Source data
• • • • • • •

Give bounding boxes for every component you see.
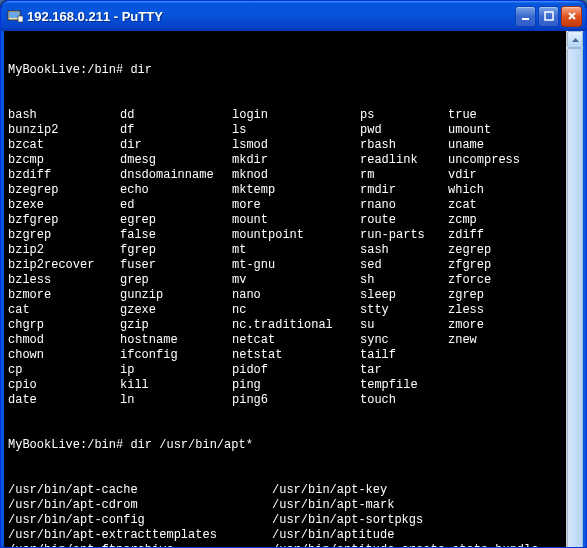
cmd-name: umount xyxy=(448,123,491,138)
cmd-name: netcat xyxy=(232,333,360,348)
list-row: bzfgrepegrepmountroutezcmp xyxy=(8,213,564,228)
scroll-thumb[interactable] xyxy=(567,48,583,548)
cmd-name: zfgrep xyxy=(448,258,491,273)
cmd-name: nano xyxy=(232,288,360,303)
cmd-name: bzexe xyxy=(8,198,120,213)
list-row: bzgrepfalsemountpointrun-partszdiff xyxy=(8,228,564,243)
cmd-name: zdiff xyxy=(448,228,484,243)
list-row: bzdiffdnsdomainnamemknodrmvdir xyxy=(8,168,564,183)
cmd-name: uname xyxy=(448,138,484,153)
cmd-name: ps xyxy=(360,108,448,123)
path-text: /usr/bin/apt-mark xyxy=(272,498,394,513)
cmd-name: zmore xyxy=(448,318,484,333)
cmd-name: zforce xyxy=(448,273,491,288)
cmd-name: tailf xyxy=(360,348,448,363)
client-area: MyBookLive:/bin# dir bashddloginpstruebu… xyxy=(1,31,586,548)
cmd-name: rmdir xyxy=(360,183,448,198)
cmd-name: sleep xyxy=(360,288,448,303)
cmd-name: bzegrep xyxy=(8,183,120,198)
list-row: catgzexencsttyzless xyxy=(8,303,564,318)
scrollbar[interactable] xyxy=(566,31,583,548)
list-row: bzlessgrepmvshzforce xyxy=(8,273,564,288)
cmd-name: bzip2 xyxy=(8,243,120,258)
titlebar[interactable]: 192.168.0.211 - PuTTY xyxy=(1,1,586,31)
list-row: bzmoregunzipnanosleepzgrep xyxy=(8,288,564,303)
cmd-name: mktemp xyxy=(232,183,360,198)
cmd-name: zegrep xyxy=(448,243,491,258)
cmd-name: chown xyxy=(8,348,120,363)
cmd-name: ifconfig xyxy=(120,348,232,363)
cmd-name: bzfgrep xyxy=(8,213,120,228)
cmd-name: bzless xyxy=(8,273,120,288)
cmd-name: bzdiff xyxy=(8,168,120,183)
scroll-up-button[interactable] xyxy=(567,31,583,48)
cmd-name: ed xyxy=(120,198,232,213)
cmd-name: tempfile xyxy=(360,378,448,393)
list-row: chgrpgzipnc.traditionalsuzmore xyxy=(8,318,564,333)
cmd-name: mkdir xyxy=(232,153,360,168)
path-text: /usr/bin/apt-key xyxy=(272,483,387,498)
cmd-name: znew xyxy=(448,333,477,348)
list-row: /usr/bin/apt-ftparchive/usr/bin/aptitude… xyxy=(8,543,564,548)
list-row: chownifconfignetstattailf xyxy=(8,348,564,363)
list-row: bzegrepechomktemprmdirwhich xyxy=(8,183,564,198)
list-row: bzcmpdmesgmkdirreadlinkuncompress xyxy=(8,153,564,168)
cmd-name: nc xyxy=(232,303,360,318)
list-row: bzip2fgrepmtsashzegrep xyxy=(8,243,564,258)
terminal[interactable]: MyBookLive:/bin# dir bashddloginpstruebu… xyxy=(4,31,566,548)
cmd-name: lsmod xyxy=(232,138,360,153)
list-row: /usr/bin/apt-cdrom/usr/bin/apt-mark xyxy=(8,498,564,513)
cmd-name: cat xyxy=(8,303,120,318)
cmd-name: rnano xyxy=(360,198,448,213)
cmd-name: rm xyxy=(360,168,448,183)
cmd-name: echo xyxy=(120,183,232,198)
cmd-name: mount xyxy=(232,213,360,228)
list-row: cpiokillpingtempfile xyxy=(8,378,564,393)
cmd-name: kill xyxy=(120,378,232,393)
cmd-name: zless xyxy=(448,303,484,318)
minimize-button[interactable] xyxy=(515,6,536,27)
cmd-name: fgrep xyxy=(120,243,232,258)
cmd-name: pwd xyxy=(360,123,448,138)
cmd-name: stty xyxy=(360,303,448,318)
cmd-name: bunzip2 xyxy=(8,123,120,138)
cmd-name: zcmp xyxy=(448,213,477,228)
cmd-name: grep xyxy=(120,273,232,288)
cmd-name: ping6 xyxy=(232,393,360,408)
cmd-name: sash xyxy=(360,243,448,258)
list-row: cpippidoftar xyxy=(8,363,564,378)
cmd-name: egrep xyxy=(120,213,232,228)
title-text: 192.168.0.211 - PuTTY xyxy=(27,9,515,24)
close-button[interactable] xyxy=(561,6,582,27)
cmd-name: mknod xyxy=(232,168,360,183)
list-row: /usr/bin/apt-config/usr/bin/apt-sortpkgs xyxy=(8,513,564,528)
list-row: /usr/bin/apt-extracttemplates/usr/bin/ap… xyxy=(8,528,564,543)
cmd-name: chmod xyxy=(8,333,120,348)
cmd-name: mountpoint xyxy=(232,228,360,243)
cmd-name: uncompress xyxy=(448,153,520,168)
list-row: chmodhostnamenetcatsyncznew xyxy=(8,333,564,348)
cmd-name: route xyxy=(360,213,448,228)
svg-rect-3 xyxy=(522,18,529,20)
path-text: /usr/bin/apt-ftparchive xyxy=(8,543,272,548)
cmd-name: readlink xyxy=(360,153,448,168)
cmd-name: sh xyxy=(360,273,448,288)
app-window: 192.168.0.211 - PuTTY MyBookLive:/bin# d… xyxy=(0,0,587,548)
maximize-button[interactable] xyxy=(538,6,559,27)
cmd-name: date xyxy=(8,393,120,408)
cmd-name: run-parts xyxy=(360,228,448,243)
path-text: /usr/bin/apt-cache xyxy=(8,483,272,498)
app-icon xyxy=(7,8,23,24)
cmd-name: login xyxy=(232,108,360,123)
command-text: dir xyxy=(130,63,152,78)
cmd-name: ping xyxy=(232,378,360,393)
cmd-name: su xyxy=(360,318,448,333)
cmd-name: nc.traditional xyxy=(232,318,360,333)
svg-rect-4 xyxy=(545,12,553,20)
cmd-name: zcat xyxy=(448,198,477,213)
cmd-name: ln xyxy=(120,393,232,408)
list-row: bzcatdirlsmodrbashuname xyxy=(8,138,564,153)
cmd-name: bzgrep xyxy=(8,228,120,243)
list-row: bunzip2dflspwdumount xyxy=(8,123,564,138)
window-buttons xyxy=(515,6,582,27)
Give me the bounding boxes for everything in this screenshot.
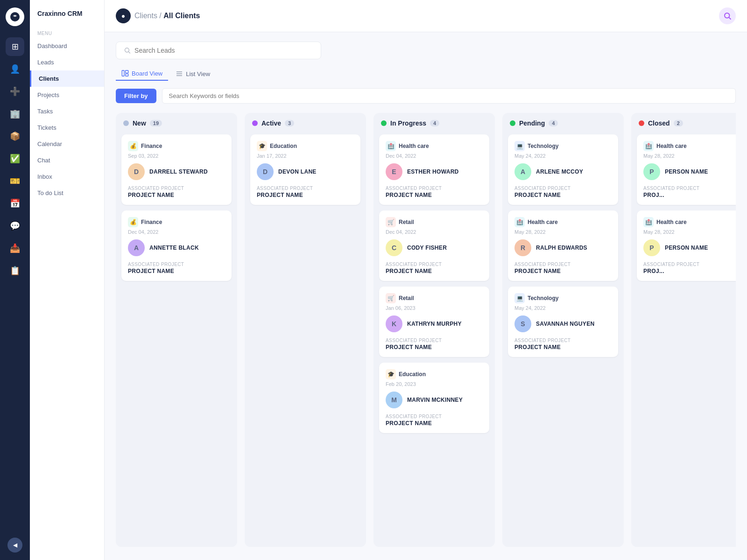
card-category-row: 🏥Health care [386, 141, 483, 151]
chat-sidebar-icon[interactable]: 💬 [6, 217, 24, 235]
search-input[interactable] [134, 47, 313, 54]
card-category-row: 💰Finance [128, 217, 225, 227]
nav-item-leads[interactable]: Leads [30, 54, 104, 70]
category-name: Finance [141, 143, 162, 149]
project-label: Associated Project [643, 186, 736, 191]
avatar: E [386, 163, 402, 180]
app-logo[interactable] [6, 7, 24, 26]
table-row[interactable]: 🏥Health careDec 04, 2022EESTHER HOWARDAs… [379, 134, 489, 205]
category-icon: 💰 [128, 141, 138, 151]
project-name: PROJECT NAME [257, 192, 354, 198]
category-icon: 🎓 [257, 141, 267, 151]
project-name: PROJECT NAME [386, 420, 483, 427]
nav-item-tasks[interactable]: Tasks [30, 103, 104, 119]
search-bar[interactable] [116, 42, 321, 59]
table-row[interactable]: 💰FinanceSep 03, 2022DDARRELL STEWARDAsso… [121, 134, 232, 205]
column-header-pending: Pending4 [502, 113, 624, 132]
svg-line-2 [729, 17, 731, 19]
project-name: PROJ... [643, 192, 736, 198]
column-title-pending: Pending [519, 119, 545, 127]
table-row[interactable]: 💰FinanceDec 04, 2022AANNETTE BLACKAssoci… [121, 210, 232, 281]
column-title-in-progress: In Progress [390, 119, 426, 127]
category-icon: 🏥 [386, 141, 396, 151]
sidebar: ⊞ 👤 ➕ 🏢 📦 ✅ 🎫 📅 💬 📥 📋 ◀ [0, 0, 30, 560]
user-sidebar-icon[interactable]: 👤 [6, 60, 24, 78]
category-icon: 🏥 [514, 217, 525, 227]
column-count-pending: 4 [549, 120, 558, 126]
clients-sidebar-icon[interactable]: 🏢 [6, 105, 24, 123]
project-name: PROJECT NAME [514, 268, 612, 274]
tasks-sidebar-icon[interactable]: ✅ [6, 149, 24, 168]
table-row[interactable]: 🛒RetailJan 06, 2023KKATHRYN MURPHYAssoci… [379, 287, 489, 357]
sidebar-toggle-button[interactable]: ◀ [7, 538, 22, 553]
category-name: Health care [656, 219, 687, 225]
nav-item-tickets[interactable]: Tickets [30, 119, 104, 136]
project-label: Associated Project [128, 262, 225, 267]
tickets-sidebar-icon[interactable]: 🎫 [6, 172, 24, 190]
nav-item-todo[interactable]: To do List [30, 185, 104, 201]
table-row[interactable]: 💻TechnologyMay 24, 2022SSAVANNAH NGUYENA… [508, 287, 618, 357]
project-label: Associated Project [514, 262, 612, 267]
table-row[interactable]: 🎓EducationJan 17, 2022DDEVON LANEAssocia… [250, 134, 360, 205]
status-dot-in-progress [381, 120, 387, 126]
card-person-row: RRALPH EDWARDS [514, 239, 612, 256]
column-title-active: Active [261, 119, 281, 127]
inbox-sidebar-icon[interactable]: 📥 [6, 239, 24, 258]
project-name: PROJECT NAME [514, 344, 612, 350]
view-toggle: Board View List View [116, 67, 736, 81]
table-row[interactable]: 💻TechnologyMay 24, 2022AARLENE MCCOYAsso… [508, 134, 618, 205]
dashboard-sidebar-icon[interactable]: ⊞ [6, 37, 24, 56]
card-date: May 24, 2022 [514, 153, 612, 159]
breadcrumb: Clients / All Clients [134, 12, 200, 20]
nav-item-clients[interactable]: Clients [30, 70, 104, 87]
nav-item-inbox[interactable]: Inbox [30, 168, 104, 185]
nav-item-projects[interactable]: Projects [30, 87, 104, 103]
table-row[interactable]: 🏥Health careMay 28, 2022PPERSON NAMEAsso… [637, 210, 736, 281]
header-search-button[interactable] [719, 7, 736, 24]
column-active: Active3🎓EducationJan 17, 2022DDEVON LANE… [245, 113, 366, 547]
table-row[interactable]: 🏥Health careMay 28, 2022PPERSON NAMEAsso… [637, 134, 736, 205]
nav-item-dashboard[interactable]: Dashboard [30, 38, 104, 54]
projects-sidebar-icon[interactable]: 📦 [6, 127, 24, 146]
sidebar-bottom: ◀ [7, 538, 22, 553]
project-label: Associated Project [257, 186, 354, 191]
list-view-icon [176, 70, 183, 77]
card-date: Jan 17, 2022 [257, 153, 354, 159]
person-name: KATHRYN MURPHY [407, 321, 462, 327]
category-name: Health care [528, 219, 558, 225]
table-row[interactable]: 🎓EducationFeb 20, 2023MMARVIN MCKINNEYAs… [379, 363, 489, 433]
table-row[interactable]: 🛒RetailDec 04, 2022CCODY FISHERAssociate… [379, 210, 489, 281]
project-name: PROJECT NAME [514, 192, 612, 198]
avatar: A [128, 239, 145, 256]
nav-item-calendar[interactable]: Calendar [30, 136, 104, 152]
nav-item-chat[interactable]: Chat [30, 152, 104, 168]
column-cards-new: 💰FinanceSep 03, 2022DDARRELL STEWARDAsso… [116, 132, 237, 547]
category-icon: 🏥 [643, 141, 654, 151]
column-header-new: New19 [116, 113, 237, 132]
card-date: Dec 04, 2022 [386, 229, 483, 235]
person-name: ARLENE MCCOY [536, 168, 583, 175]
project-label: Associated Project [643, 262, 736, 267]
card-person-row: EESTHER HOWARD [386, 163, 483, 180]
card-date: May 28, 2022 [643, 153, 736, 159]
svg-rect-7 [126, 74, 128, 76]
calendar-sidebar-icon[interactable]: 📅 [6, 194, 24, 213]
column-header-closed: Closed2 [631, 113, 736, 132]
list-view-button[interactable]: List View [170, 67, 216, 80]
table-row[interactable]: 🏥Health careMay 28, 2022RRALPH EDWARDSAs… [508, 210, 618, 281]
filter-search-input[interactable] [162, 88, 736, 104]
card-category-row: 💻Technology [514, 141, 612, 151]
category-icon: 🛒 [386, 217, 396, 227]
todo-sidebar-icon[interactable]: 📋 [6, 261, 24, 280]
avatar: M [386, 392, 402, 408]
filter-row: Filter by [116, 88, 736, 104]
column-cards-closed: 🏥Health careMay 28, 2022PPERSON NAMEAsso… [631, 132, 736, 547]
card-category-row: 🏥Health care [514, 217, 612, 227]
avatar: A [514, 163, 531, 180]
category-name: Technology [528, 143, 558, 149]
board-view-button[interactable]: Board View [116, 67, 168, 81]
svg-point-1 [725, 13, 730, 18]
add-user-sidebar-icon[interactable]: ➕ [6, 82, 24, 101]
filter-by-button[interactable]: Filter by [116, 89, 156, 103]
svg-rect-5 [122, 70, 124, 76]
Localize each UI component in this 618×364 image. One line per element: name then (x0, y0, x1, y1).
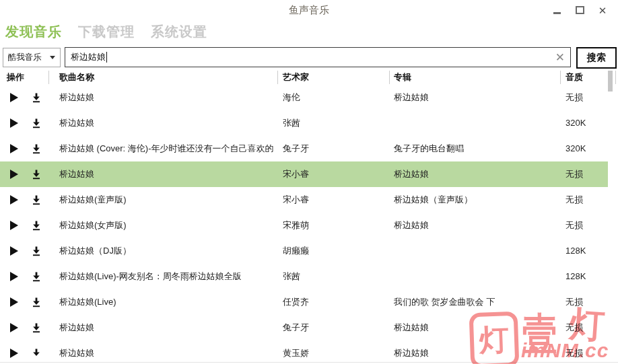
search-bar: 酷我音乐 桥边姑娘 ✕ 搜索 (0, 47, 618, 67)
download-icon[interactable] (32, 93, 41, 103)
tab-discover-music[interactable]: 发现音乐 (5, 23, 62, 43)
play-icon[interactable] (10, 272, 18, 281)
artist-name: 海伦 (283, 85, 384, 110)
column-header-quality: 音质 (565, 71, 583, 85)
titlebar: 鱼声音乐 ✕ (0, 0, 618, 20)
maximize-icon (576, 6, 584, 14)
play-icon[interactable] (10, 170, 18, 179)
artist-name: 兔子牙 (283, 315, 384, 340)
song-name: 桥边姑娘(Live) (59, 289, 273, 315)
song-name: 桥边姑娘 (59, 110, 273, 136)
album-name (394, 238, 557, 264)
download-icon[interactable] (32, 170, 41, 180)
minimize-button[interactable] (545, 0, 568, 20)
music-source-value: 酷我音乐 (3, 52, 50, 63)
play-icon[interactable] (10, 93, 18, 102)
table-row[interactable]: 桥边姑娘(童声版) 宋小睿 桥边姑娘（童声版） 无损 (0, 187, 608, 213)
play-icon[interactable] (10, 144, 18, 153)
download-icon[interactable] (32, 118, 41, 129)
column-header-operations: 操作 (7, 71, 24, 85)
table-row[interactable]: 桥边姑娘(Live) 任贤齐 我们的歌 贺岁金曲歌会 下 无损 (0, 289, 608, 315)
search-input-value: 桥边姑娘 (65, 51, 106, 63)
bottom-divider (0, 362, 618, 363)
song-name: 桥边姑娘(童声版) (59, 187, 273, 213)
minimize-icon (553, 12, 561, 14)
song-name: 桥边姑娘 (59, 85, 273, 110)
play-icon[interactable] (10, 246, 18, 256)
table-row[interactable]: 桥边姑娘 黄玉娇 桥边姑娘 无损 (0, 340, 608, 364)
download-icon[interactable] (32, 272, 41, 282)
album-name: 我们的歌 贺岁金曲歌会 下 (394, 289, 557, 315)
song-name: 桥边姑娘 (59, 340, 273, 364)
table-row[interactable]: 桥边姑娘 (Cover: 海伦)-年少时谁还没有一个自己喜欢的姑娘啊 兔子牙 兔… (0, 136, 608, 161)
text-cursor (106, 52, 107, 63)
quality-label: 320K (565, 136, 606, 161)
download-icon[interactable] (32, 195, 41, 205)
song-name: 桥边姑娘 (59, 161, 273, 187)
download-icon[interactable] (32, 144, 41, 154)
album-name (394, 264, 557, 289)
song-table-header: 操作 歌曲名称 艺术家 专辑 音质 (0, 71, 618, 85)
table-row[interactable]: 桥边姑娘 宋小睿 桥边姑娘 无损 (0, 161, 608, 187)
window-controls: ✕ (545, 0, 614, 20)
album-name: 桥边姑娘 (394, 161, 557, 187)
song-name: 桥边姑娘 (Cover: 海伦)-年少时谁还没有一个自己喜欢的姑娘啊 (59, 136, 273, 161)
column-header-album: 专辑 (394, 71, 411, 85)
download-icon[interactable] (32, 349, 41, 359)
play-icon[interactable] (10, 118, 18, 128)
quality-label: 无损 (565, 340, 606, 364)
quality-label: 无损 (565, 161, 606, 187)
quality-label: 无损 (565, 85, 606, 110)
download-icon[interactable] (32, 246, 41, 256)
album-name (394, 110, 557, 136)
play-icon[interactable] (10, 221, 18, 230)
table-row[interactable]: 桥边姑娘(女声版) 宋雅萌 桥边姑娘 无损 (0, 213, 608, 238)
tab-download-manager[interactable]: 下载管理 (78, 23, 135, 43)
table-row[interactable]: 桥边姑娘 兔子牙 桥边姑娘 无损 (0, 315, 608, 340)
album-name: 桥边姑娘 (394, 340, 557, 364)
download-icon[interactable] (32, 323, 41, 333)
artist-name: 张茜 (283, 264, 384, 289)
album-name: 桥边姑娘 (394, 315, 557, 340)
play-icon[interactable] (10, 195, 18, 205)
table-row[interactable]: 桥边姑娘（DJ版） 胡癞癞 128K (0, 238, 608, 264)
table-row[interactable]: 桥边姑娘(Live)-网友别名：周冬雨桥边姑娘全版 张茜 128K (0, 264, 608, 289)
chevron-down-icon (50, 56, 55, 59)
close-button[interactable]: ✕ (591, 0, 614, 20)
column-divider (277, 71, 278, 84)
artist-name: 宋小睿 (283, 161, 384, 187)
maximize-button[interactable] (568, 0, 591, 20)
play-icon[interactable] (10, 323, 18, 332)
column-divider (560, 71, 561, 84)
table-row[interactable]: 桥边姑娘 张茜 320K (0, 110, 608, 136)
artist-name: 宋雅萌 (283, 213, 384, 238)
main-nav: 发现音乐 下载管理 系统设置 (5, 23, 207, 43)
tab-system-settings[interactable]: 系统设置 (151, 23, 207, 43)
column-divider (615, 71, 616, 84)
artist-name: 张茜 (283, 110, 384, 136)
song-table-body: 桥边姑娘 海伦 桥边姑娘 无损 桥边姑娘 张茜 320K 桥边姑娘 (Cover… (0, 85, 618, 364)
quality-label: 无损 (565, 187, 606, 213)
quality-label: 无损 (565, 289, 606, 315)
search-button[interactable]: 搜索 (576, 47, 617, 69)
close-icon: ✕ (598, 5, 607, 15)
search-input[interactable]: 桥边姑娘 ✕ (65, 47, 571, 67)
artist-name: 黄玉娇 (283, 340, 384, 364)
play-icon[interactable] (10, 297, 18, 307)
column-header-song-name: 歌曲名称 (59, 71, 94, 85)
download-icon[interactable] (32, 297, 41, 307)
quality-label: 320K (565, 110, 606, 136)
quality-label: 128K (565, 238, 606, 264)
artist-name: 兔子牙 (283, 136, 384, 161)
artist-name: 宋小睿 (283, 187, 384, 213)
play-icon[interactable] (10, 349, 18, 358)
download-icon[interactable] (32, 221, 41, 231)
scrollbar-thumb[interactable] (608, 71, 613, 92)
window-title: 鱼声音乐 (0, 0, 618, 20)
clear-search-icon[interactable]: ✕ (555, 48, 565, 67)
quality-label: 无损 (565, 213, 606, 238)
table-row[interactable]: 桥边姑娘 海伦 桥边姑娘 无损 (0, 85, 608, 110)
music-source-select[interactable]: 酷我音乐 (3, 48, 61, 67)
album-name: 桥边姑娘（童声版） (394, 187, 557, 213)
song-name: 桥边姑娘(女声版) (59, 213, 273, 238)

• • • • • • •

▸ Assigned task: Based on the entries above, please count how many lines contain the string "chat", and reply with the figure only.

▸ Response to the exercise: 2